Korean Cultural Service Presents: White Night
(trailer here) makes its North American debut tomorrow as the latest free screening sponsored by the Korean Cultural Service in New York.
Kim Yo-han’s father and Lee Jia’s mother were thought to be carrying on rather openly. When the senior Lee turns up murdered, she becomes the logical suspect. There are a lot of incriminating circumstances, but little hard evidence. When Lee’s mother apparently commits suicide, the case is conveniently closed. However, Detective Han Doong-soo cannot let it lay.
Over the next two decades, the three go in seemingly disparate directions. Han’s career flatlines after the accidental death of his son. Conversely, Lee Jia overcomes the stigma of her infamous mother, with the help of a name change.
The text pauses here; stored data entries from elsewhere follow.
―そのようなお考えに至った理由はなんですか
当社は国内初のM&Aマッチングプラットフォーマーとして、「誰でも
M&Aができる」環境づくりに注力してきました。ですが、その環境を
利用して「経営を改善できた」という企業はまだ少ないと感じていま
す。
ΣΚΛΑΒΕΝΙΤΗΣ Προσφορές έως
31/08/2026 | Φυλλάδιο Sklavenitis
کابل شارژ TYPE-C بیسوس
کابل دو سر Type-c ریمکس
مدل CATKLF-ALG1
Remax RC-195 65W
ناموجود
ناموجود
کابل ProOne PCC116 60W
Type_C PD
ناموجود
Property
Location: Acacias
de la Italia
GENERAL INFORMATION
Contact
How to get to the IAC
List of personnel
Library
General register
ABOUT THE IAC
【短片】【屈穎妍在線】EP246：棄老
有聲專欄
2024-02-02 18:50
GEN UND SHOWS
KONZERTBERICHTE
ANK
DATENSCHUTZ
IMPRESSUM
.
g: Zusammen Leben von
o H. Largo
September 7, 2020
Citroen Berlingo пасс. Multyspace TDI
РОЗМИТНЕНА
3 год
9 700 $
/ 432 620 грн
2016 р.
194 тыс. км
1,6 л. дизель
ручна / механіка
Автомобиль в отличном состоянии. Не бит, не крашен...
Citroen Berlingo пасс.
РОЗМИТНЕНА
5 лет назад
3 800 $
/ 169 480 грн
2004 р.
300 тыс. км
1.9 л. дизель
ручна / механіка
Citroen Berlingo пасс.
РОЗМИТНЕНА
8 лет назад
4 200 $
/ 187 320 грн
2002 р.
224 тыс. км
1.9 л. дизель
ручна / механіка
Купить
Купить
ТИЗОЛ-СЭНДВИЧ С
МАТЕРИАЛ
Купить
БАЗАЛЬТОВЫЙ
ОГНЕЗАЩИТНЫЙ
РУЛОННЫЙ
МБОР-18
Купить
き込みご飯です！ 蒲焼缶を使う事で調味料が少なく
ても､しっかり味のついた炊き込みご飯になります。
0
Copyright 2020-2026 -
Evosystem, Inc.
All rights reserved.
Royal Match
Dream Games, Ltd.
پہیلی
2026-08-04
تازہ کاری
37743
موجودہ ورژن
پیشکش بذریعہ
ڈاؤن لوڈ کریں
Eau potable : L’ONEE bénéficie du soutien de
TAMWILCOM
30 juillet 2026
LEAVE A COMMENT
Now known as Yoo Mi-ho, she is poised to marry a very wealthy man. Kim more or less disappears into anonymity, but he secretly acts as Lee/Yoo’s guardian angel. Anyone threatening her advancement will answer to him.
In both films, Higashino’s two lead characters really have a way of getting into your head. Yoshihiro Fukagawa’s Into the White Night invests more time up front on their traumatic childhood, which pays greater dividends later in the film. It also more fully explains the complex circumstances of the original crime. On the other hand, Park’s version plays up the sex and scandal, making it considerably more accessible to general audiences.
White Night features a strong ensemble, but Go Soo might just take the honors over his Japanese counterpart as the adult Kim Yo-han. It is an intense performance, viscerally projecting his pain and ferocity in equal measure. While her character is icier and less vulnerable here (by design), Son Ye-jin is undeniably a striking and rather nuanced femme fatale (much as she was in the stylistically similar Open City). Indeed, her limited screen time with (or near) Go Soo is powerfully potent stuff.